Forex Trading Advanced Level Course
    About Lesson

    Pick Tops and Bottoms With the COT Report

    While hedgers buy when the market is bottoming, speculators sell as the price decreases. Here’s that COT report chart again:

    Hedgers are bearish when the market moves to the top, while speculators are bullish when the price is climbing. As a result, speculative positioning indicates trend direction, while commercial positioning could signal reversals. If hedgers keep increasing their long positions while speculators increase their short positions, a market bottom could be in sight. A market top could occur if hedgers keep adding more short positions while speculators keep adding more long positions. Of course, it’s challenging to determine where a sentiment extreme will happen, so it might be best to do nothing until signs of an actual reversal are seen.

    We could say that speculators because they follow the trend, catch most of the moves BUT are wrong on turning points. On the other hand, commercial traders miss most of the trend EXCEPT when the price reverses. Until a sentiment extreme occurs, it would be best to go with the speculators. The basic rule is this: every market top or bottom is accompanied by a sentiment extreme, but not every sentiment extreme results in a market top or bottom.

    Create Your COT Trading Indicator

    Below is a step-by-step process for creating this index. Decide how long of a period we want to cover. The more values we input into the index, the fewer sentiment extreme signals we will receive, but the more reliable it will be. Fewer input values will result in more signals, which might lead to more false positives. Calculate the difference between the positions of large speculators and commercial traders each week. The formula for calculating this difference is Difference = Net position of Large Speculators – Net position of Commercials.
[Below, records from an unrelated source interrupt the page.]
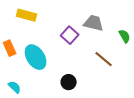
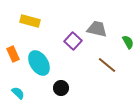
black circle: (69, 82) -> (61, 88), moved

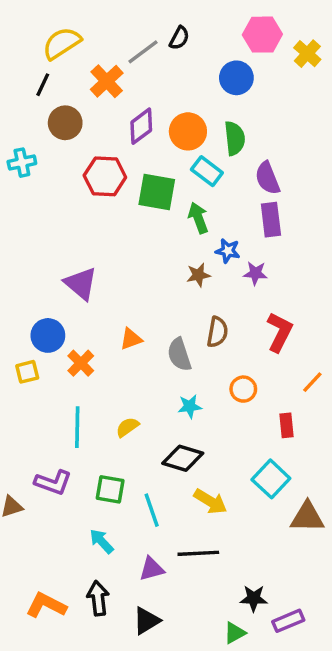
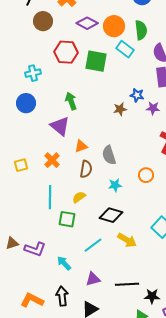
purple diamond: (141, 126) -> (87, 23), turned 65
cyan cross: (22, 163) -> (33, 73), moved
green arrow: (198, 218) -> (71, 101), moved
purple triangle: (81, 284) -> (60, 126), moved
brown semicircle: (217, 332) -> (86, 169), moved
blue circle: (48, 335) -> (26, 103), moved
purple L-shape: (53, 482) -> (35, 249), moved
green square: (110, 489) -> (67, 219), moved
cyan line: (152, 510) -> (93, 245), turned 72
black line: (198, 553) -> (127, 284), moved

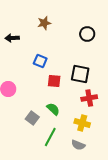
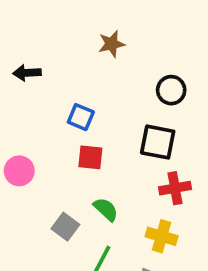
brown star: (44, 23) -> (112, 44), moved
black circle: (87, 34) -> (171, 90), moved
red square: (54, 81) -> (90, 157), moved

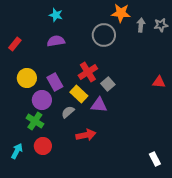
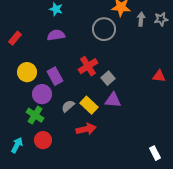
yellow rectangle: (79, 94) -> (89, 105), moved
purple triangle: (99, 105) -> (113, 100), moved

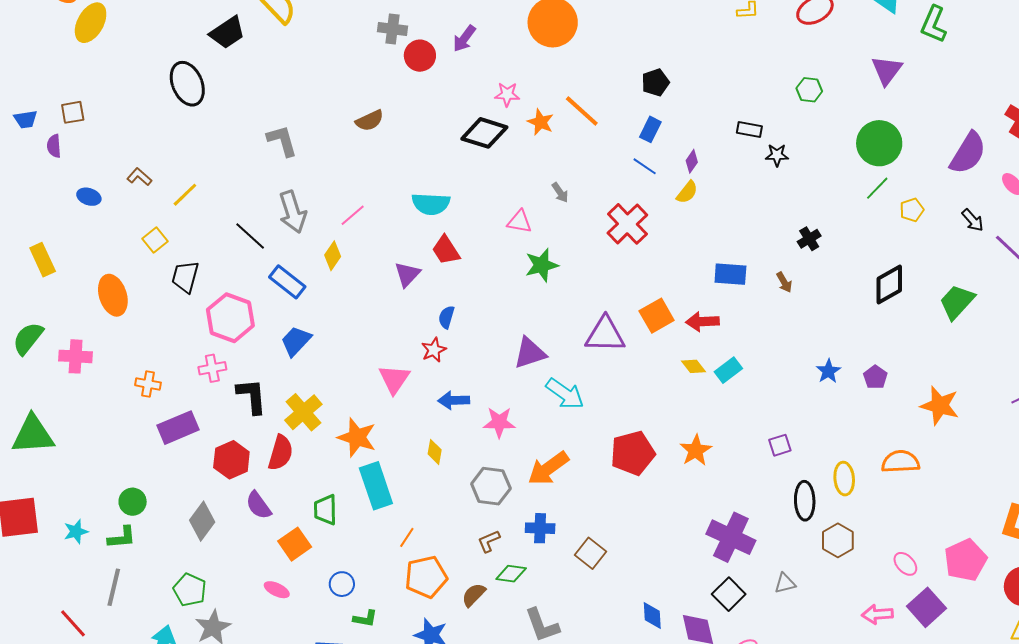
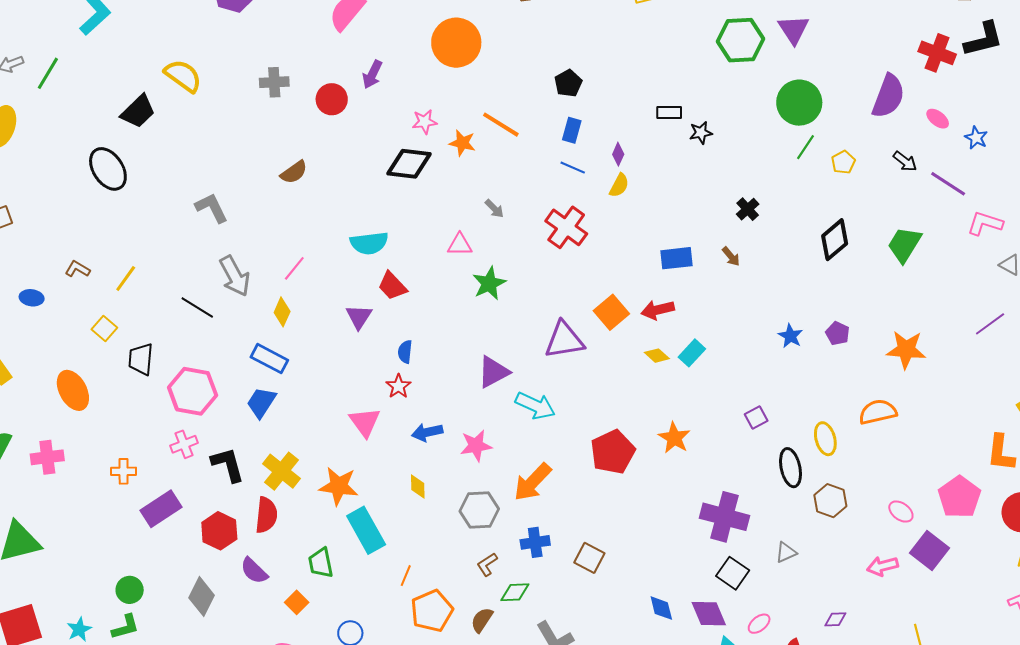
gray cross: (392, 29) -> (274, 82), moved
green hexagon: (809, 90) -> (741, 40), moved, size x1.8
blue rectangle: (287, 282) -> (269, 359), moved
orange square: (295, 544) -> (297, 602), size x0.7

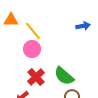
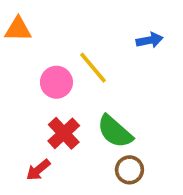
yellow line: (33, 31) -> (93, 68), moved

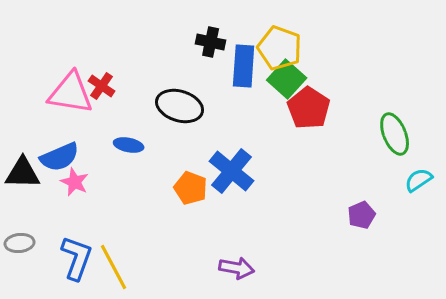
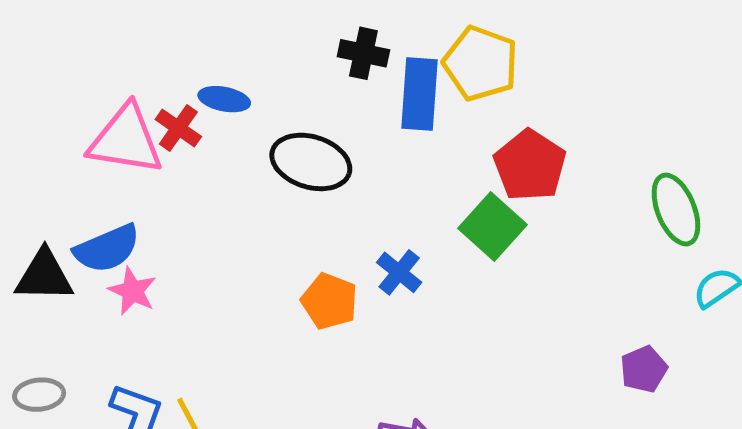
green square: (287, 79) -> (493, 227), moved
blue ellipse: (129, 145) -> (224, 99), moved
blue cross: (232, 171) -> (399, 272), size x0.6
purple pentagon: (362, 215) -> (644, 369), moved

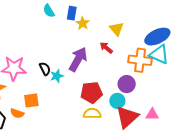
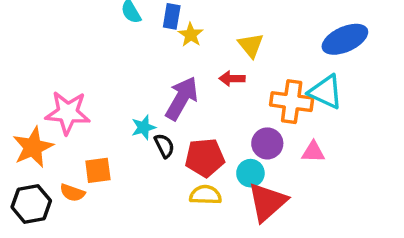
blue ellipse: (157, 37) -> (345, 39), moved
red arrow: (106, 48) -> (232, 79), turned -40
black semicircle: (45, 69) -> (164, 146), moved
pink triangle: (152, 114) -> (313, 152), moved

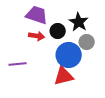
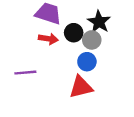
gray circle: (87, 42) -> (92, 40), moved
blue circle: (69, 55) -> (87, 62), size x0.6

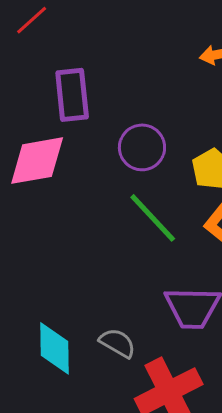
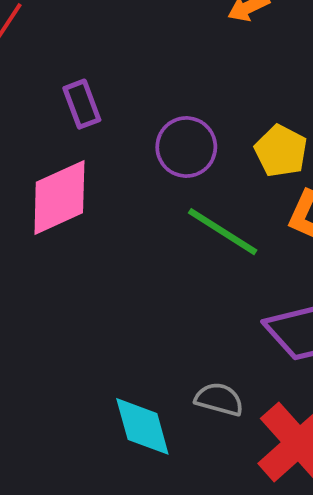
purple rectangle: (72, 95) -> (82, 104), size x0.7

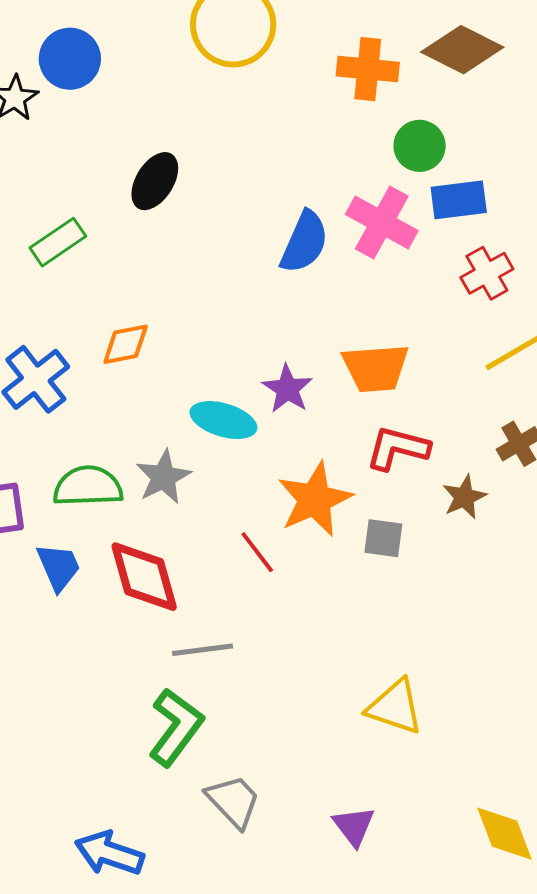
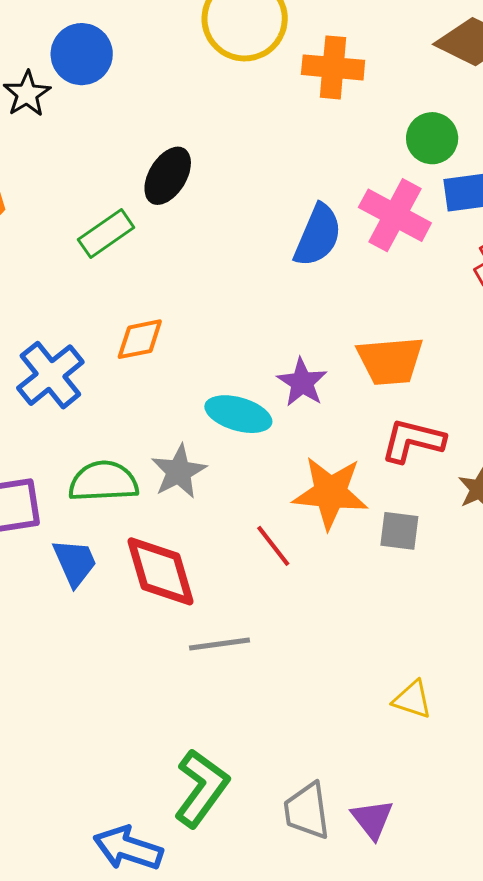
orange cross: (368, 69) -> (333, 67), moved
green rectangle: (58, 242) -> (106, 233), moved
orange star: (315, 499) -> (330, 493), turned 30
yellow triangle: (395, 707) -> (412, 699), size x0.7
green L-shape: (176, 727) -> (201, 788), moved
gray trapezoid: (233, 801) -> (307, 811), moved, turned -144

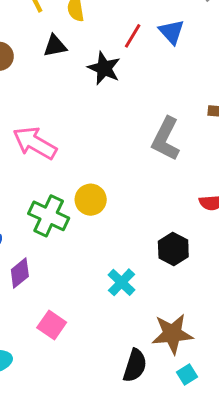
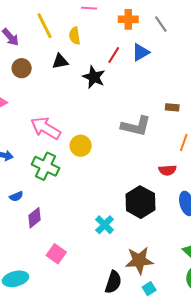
blue triangle: (172, 32) -> (141, 52), turned 42
gray L-shape: (166, 139) -> (136, 126), turned -104
yellow circle: (91, 200) -> (81, 146), moved
green cross: (49, 216) -> (45, 166), moved
black hexagon: (173, 249) -> (140, 202), size x1.4

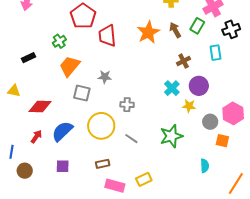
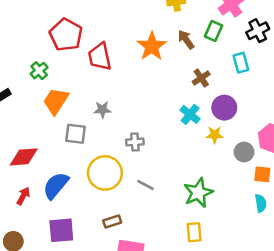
green star: (171, 136) -> (198, 193), moved
purple square: (63, 166) -> (61, 230), size x1.5
cyan semicircle: (205, 166) -> (261, 203), moved
yellow rectangle: (144, 179) -> (194, 232), moved, turned -63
    Take note that if large speculators are extremely long, this would imply that commercial traders are extremely short. This would result in a positive figure. On the other hand, if large speculators are extremely short, that would mean that commercial traders are most likely extremely long. this would result in a negative figure. This would result in a negative figure. Rank these results in ascending order, from most negative to most positive. Assign a value of 100 to the largest number and 0 to the smallest figure. And now we have a COT indicator!

    This is similar to the RSI and Stochastic indicators discussed in earlier lessons. Once we have assigned values to each calculated difference, we should be alerted whenever new data inputted into the index shows an extreme 0 or 100. This would indicate that the difference between the positions of the two groups is largest and that a reversal may be imminent. Remember, we are interested in knowing whether the trend is going to continue or if it is going to end. If the COT report reveals that the markets are at extreme levels, it will help pinpoint the tops and bottoms we all love.